EXERCISE PROMPT: Repeat each entry word for word. Leave any images out of the copy.

═══ RECORDS PROVIDED

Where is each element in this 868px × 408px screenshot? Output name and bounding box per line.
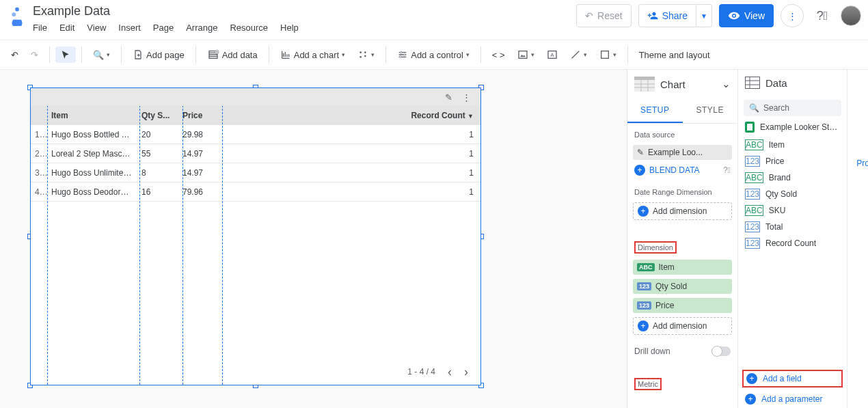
add-parameter-link[interactable]: + Add a parameter xyxy=(738,390,847,408)
more-options-button[interactable]: ⋮ xyxy=(781,4,804,27)
undo-button[interactable]: ↶ xyxy=(5,46,24,64)
search-input[interactable]: 🔍 Search xyxy=(744,100,841,116)
chevron-left-icon[interactable]: ‹ xyxy=(448,365,452,379)
field-item[interactable]: ABCItem xyxy=(738,137,847,153)
add-control-dropdown[interactable]: Add a control xyxy=(392,46,475,64)
menu-file[interactable]: File xyxy=(33,23,47,33)
control-icon xyxy=(397,49,408,60)
menu-page[interactable]: Page xyxy=(153,23,174,33)
tab-style[interactable]: STYLE xyxy=(683,98,738,123)
col-price[interactable]: Price xyxy=(178,111,215,120)
menu-insert[interactable]: Insert xyxy=(118,23,141,33)
text-button[interactable]: A xyxy=(541,46,563,64)
sort-down-icon: ▼ xyxy=(467,113,474,120)
data-source-row[interactable]: Example Looker Studio... xyxy=(738,118,847,137)
menu-arrange[interactable]: Arrange xyxy=(186,23,217,33)
add-data-button[interactable]: Add data xyxy=(202,46,263,64)
svg-point-4 xyxy=(364,51,366,53)
plus-icon: + xyxy=(638,206,649,217)
data-panel-title: Data xyxy=(765,77,787,89)
col-qty[interactable]: Qty S... xyxy=(137,111,178,120)
chevron-down-icon[interactable]: ⌄ xyxy=(722,78,731,90)
chevron-right-icon[interactable]: › xyxy=(464,365,468,379)
looker-studio-logo-icon[interactable] xyxy=(7,5,27,26)
field-qty-sold[interactable]: 123Qty Sold xyxy=(738,186,847,202)
field-total[interactable]: 123Total xyxy=(738,219,847,235)
dimension-item[interactable]: ABCItem xyxy=(633,260,732,275)
code-icon: < > xyxy=(492,50,505,60)
svg-rect-15 xyxy=(745,77,760,89)
select-tool[interactable] xyxy=(55,46,76,63)
data-source-name: Example Looker Studio... xyxy=(760,122,840,132)
redo-button[interactable]: ↷ xyxy=(25,46,44,64)
table-header: Item Qty S... Price Record Count ▼ xyxy=(31,106,480,125)
more-vert-icon: ⋮ xyxy=(788,11,797,21)
reset-button[interactable]: ↶ Reset xyxy=(576,4,632,27)
sheets-icon xyxy=(745,122,755,133)
help-icon[interactable]: ?⃝ xyxy=(723,165,731,175)
drill-down-label: Drill down xyxy=(634,346,670,356)
add-field-label: Add a field xyxy=(763,374,802,383)
svg-point-6 xyxy=(401,51,403,53)
add-date-dimension-button[interactable]: + Add dimension xyxy=(633,202,732,220)
menu-edit[interactable]: Edit xyxy=(59,23,74,33)
chart-panel: Chart ⌄ SETUP STYLE Data source ✎ Exampl… xyxy=(627,70,738,408)
image-dropdown[interactable] xyxy=(512,46,540,64)
add-dimension-button[interactable]: + Add dimension xyxy=(633,317,732,335)
col-item[interactable]: Item xyxy=(47,111,137,120)
add-page-button[interactable]: Add page xyxy=(127,46,190,64)
menu-help[interactable]: Help xyxy=(280,23,299,33)
pencil-icon[interactable]: ✎ xyxy=(445,92,452,103)
more-vert-icon[interactable]: ⋮ xyxy=(462,92,471,103)
field-price[interactable]: 123Price xyxy=(738,153,847,169)
search-icon: 🔍 xyxy=(749,103,759,113)
svg-rect-14 xyxy=(634,77,655,80)
add-field-link[interactable]: + Add a field xyxy=(742,370,843,387)
add-chart-dropdown[interactable]: Add a chart xyxy=(275,46,351,64)
properties-stub[interactable]: Pro xyxy=(847,70,868,408)
community-icon xyxy=(357,49,368,60)
add-chart-label: Add a chart xyxy=(294,50,340,60)
user-avatar[interactable] xyxy=(841,5,861,26)
tab-setup[interactable]: SETUP xyxy=(627,98,683,123)
zoom-dropdown[interactable]: 🔍 xyxy=(87,46,116,64)
chart-icon xyxy=(280,49,291,60)
menu-view[interactable]: View xyxy=(87,23,106,33)
doc-title[interactable]: Example Data xyxy=(33,4,299,18)
add-data-label: Add data xyxy=(222,50,258,60)
pencil-icon: ✎ xyxy=(637,148,644,157)
selected-chart[interactable]: ✎ ⋮ Item Qty S... Price Record Count ▼ 1… xyxy=(30,87,481,385)
data-source-chip[interactable]: ✎ Example Loo... xyxy=(633,145,732,160)
help-button[interactable]: ?⃝ xyxy=(811,4,834,27)
toolbar: ↶ ↷ 🔍 Add page Add data Add a chart Add … xyxy=(0,40,868,70)
data-panel: Data 🔍 Search Example Looker Studio... A… xyxy=(738,70,847,408)
add-page-icon xyxy=(133,49,144,60)
share-label: Share xyxy=(662,10,688,21)
share-button[interactable]: Share xyxy=(638,4,696,27)
blend-data-link[interactable]: BLEND DATA xyxy=(649,165,700,175)
view-label: View xyxy=(744,10,765,21)
view-button[interactable]: View xyxy=(719,4,774,27)
table-row: 2... Loreal 2 Step Mascara 55 14.97 1 xyxy=(31,144,480,163)
svg-rect-12 xyxy=(601,51,608,59)
theme-layout-button[interactable]: Theme and layout xyxy=(634,46,716,64)
svg-point-8 xyxy=(400,56,402,58)
dimension-qty-sold[interactable]: 123Qty Sold xyxy=(633,279,732,294)
text-icon: A xyxy=(547,49,558,60)
svg-rect-9 xyxy=(519,51,527,59)
chart-panel-title: Chart xyxy=(660,79,686,90)
field-brand[interactable]: ABCBrand xyxy=(738,169,847,186)
drill-down-toggle[interactable] xyxy=(711,346,731,356)
undo-icon: ↶ xyxy=(585,10,593,21)
dimension-price[interactable]: 123Price xyxy=(633,298,732,313)
table-chart-icon xyxy=(634,77,655,92)
field-sku[interactable]: ABCSKU xyxy=(738,202,847,219)
embed-button[interactable]: < > xyxy=(487,46,511,64)
shape-dropdown[interactable] xyxy=(594,46,622,64)
line-dropdown[interactable] xyxy=(565,46,593,64)
share-dropdown-button[interactable]: ▼ xyxy=(696,4,712,27)
col-record-count[interactable]: Record Count ▼ xyxy=(215,111,480,120)
field-record-count[interactable]: 123Record Count xyxy=(738,235,847,251)
menu-resource[interactable]: Resource xyxy=(230,23,268,33)
community-viz-dropdown[interactable] xyxy=(352,46,380,64)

══════

EXERCISE OUTPUT:
Where is each element in this 868px × 408px screenshot? Output name and bounding box per line.
add-parameter-link[interactable]: + Add a parameter xyxy=(738,390,847,408)
more-options-button[interactable]: ⋮ xyxy=(781,4,804,27)
undo-button[interactable]: ↶ xyxy=(5,46,24,64)
search-input[interactable]: 🔍 Search xyxy=(744,100,841,116)
chevron-left-icon[interactable]: ‹ xyxy=(448,365,452,379)
field-item[interactable]: ABCItem xyxy=(738,137,847,153)
add-control-dropdown[interactable]: Add a control xyxy=(392,46,475,64)
menu-file[interactable]: File xyxy=(33,23,47,33)
control-icon xyxy=(397,49,408,60)
menu-page[interactable]: Page xyxy=(153,23,174,33)
tab-style[interactable]: STYLE xyxy=(683,98,738,123)
col-price[interactable]: Price xyxy=(178,111,215,120)
menu-insert[interactable]: Insert xyxy=(118,23,141,33)
text-button[interactable]: A xyxy=(541,46,563,64)
sort-down-icon: ▼ xyxy=(467,113,474,120)
data-source-row[interactable]: Example Looker Studio... xyxy=(738,118,847,137)
menu-arrange[interactable]: Arrange xyxy=(186,23,217,33)
add-data-button[interactable]: Add data xyxy=(202,46,263,64)
svg-point-4 xyxy=(364,51,366,53)
plus-icon: + xyxy=(638,206,649,217)
data-panel-title: Data xyxy=(765,77,787,89)
col-qty[interactable]: Qty S... xyxy=(137,111,178,120)
chevron-down-icon[interactable]: ⌄ xyxy=(722,78,731,90)
chevron-right-icon[interactable]: › xyxy=(464,365,468,379)
looker-studio-logo-icon[interactable] xyxy=(7,5,27,26)
field-qty-sold[interactable]: 123Qty Sold xyxy=(738,186,847,202)
field-total[interactable]: 123Total xyxy=(738,219,847,235)
dimension-item[interactable]: ABCItem xyxy=(633,260,732,275)
code-icon: < > xyxy=(492,50,505,60)
svg-rect-15 xyxy=(745,77,760,89)
select-tool[interactable] xyxy=(55,46,76,63)
data-source-name: Example Looker Studio... xyxy=(760,122,840,132)
redo-button[interactable]: ↷ xyxy=(25,46,44,64)
table-header: Item Qty S... Price Record Count ▼ xyxy=(31,106,480,125)
more-vert-icon: ⋮ xyxy=(788,11,797,21)
reset-button[interactable]: ↶ Reset xyxy=(576,4,632,27)
sheets-icon xyxy=(745,122,755,133)
help-icon[interactable]: ?⃝ xyxy=(723,165,731,175)
drill-down-label: Drill down xyxy=(634,346,670,356)
add-field-label: Add a field xyxy=(763,374,802,383)
svg-point-6 xyxy=(401,51,403,53)
add-date-dimension-button[interactable]: + Add dimension xyxy=(633,202,732,220)
menu-edit[interactable]: Edit xyxy=(59,23,74,33)
chart-panel: Chart ⌄ SETUP STYLE Data source ✎ Exampl… xyxy=(627,70,738,408)
image-dropdown[interactable] xyxy=(512,46,540,64)
add-dimension-button[interactable]: + Add dimension xyxy=(633,317,732,335)
col-item[interactable]: Item xyxy=(47,111,137,120)
add-page-button[interactable]: Add page xyxy=(127,46,190,64)
menu-help[interactable]: Help xyxy=(280,23,299,33)
pencil-icon[interactable]: ✎ xyxy=(445,92,452,103)
more-vert-icon[interactable]: ⋮ xyxy=(462,92,471,103)
field-price[interactable]: 123Price xyxy=(738,153,847,169)
search-icon: 🔍 xyxy=(749,103,759,113)
svg-rect-14 xyxy=(634,77,655,80)
add-field-link[interactable]: + Add a field xyxy=(742,370,843,387)
add-chart-dropdown[interactable]: Add a chart xyxy=(275,46,351,64)
properties-stub[interactable]: Pro xyxy=(847,70,868,408)
community-icon xyxy=(357,49,368,60)
add-chart-label: Add a chart xyxy=(294,50,340,60)
user-avatar[interactable] xyxy=(841,5,861,26)
tab-setup[interactable]: SETUP xyxy=(627,98,683,123)
zoom-dropdown[interactable]: 🔍 xyxy=(87,46,116,64)
chart-icon xyxy=(280,49,291,60)
menu-view[interactable]: View xyxy=(87,23,106,33)
doc-title[interactable]: Example Data xyxy=(33,4,299,18)
add-data-label: Add data xyxy=(222,50,258,60)
pencil-icon: ✎ xyxy=(637,148,644,157)
selected-chart[interactable]: ✎ ⋮ Item Qty S... Price Record Count ▼ 1… xyxy=(30,87,481,385)
data-source-chip[interactable]: ✎ Example Loo... xyxy=(633,145,732,160)
help-button[interactable]: ?⃝ xyxy=(811,4,834,27)
toolbar: ↶ ↷ 🔍 Add page Add data Add a chart Add … xyxy=(0,40,868,70)
data-panel: Data 🔍 Search Example Looker Studio... A… xyxy=(738,70,847,408)
add-page-icon xyxy=(133,49,144,60)
share-label: Share xyxy=(662,10,688,21)
share-button[interactable]: Share xyxy=(638,4,696,27)
blend-data-link[interactable]: BLEND DATA xyxy=(649,165,700,175)
view-label: View xyxy=(744,10,765,21)
view-button[interactable]: View xyxy=(719,4,774,27)
table-row: 2... Loreal 2 Step Mascara 55 14.97 1 xyxy=(31,144,480,163)
svg-rect-12 xyxy=(601,51,608,59)
theme-layout-button[interactable]: Theme and layout xyxy=(634,46,716,64)
svg-point-8 xyxy=(400,56,402,58)
dimension-qty-sold[interactable]: 123Qty Sold xyxy=(633,279,732,294)
text-icon: A xyxy=(547,49,558,60)
svg-rect-9 xyxy=(519,51,527,59)
chart-panel-title: Chart xyxy=(660,79,686,90)
field-brand[interactable]: ABCBrand xyxy=(738,169,847,186)
drill-down-toggle[interactable] xyxy=(711,346,731,356)
undo-icon: ↶ xyxy=(585,10,593,21)
dimension-price[interactable]: 123Price xyxy=(633,298,732,313)
table-chart-icon xyxy=(634,77,655,92)
field-sku[interactable]: ABCSKU xyxy=(738,202,847,219)
embed-button[interactable]: < > xyxy=(487,46,511,64)
shape-dropdown[interactable] xyxy=(594,46,622,64)
line-dropdown[interactable] xyxy=(565,46,593,64)
share-dropdown-button[interactable]: ▼ xyxy=(696,4,712,27)
col-record-count[interactable]: Record Count ▼ xyxy=(215,111,480,120)
field-record-count[interactable]: 123Record Count xyxy=(738,235,847,251)
menu-resource[interactable]: Resource xyxy=(230,23,268,33)
community-viz-dropdown[interactable] xyxy=(352,46,380,64)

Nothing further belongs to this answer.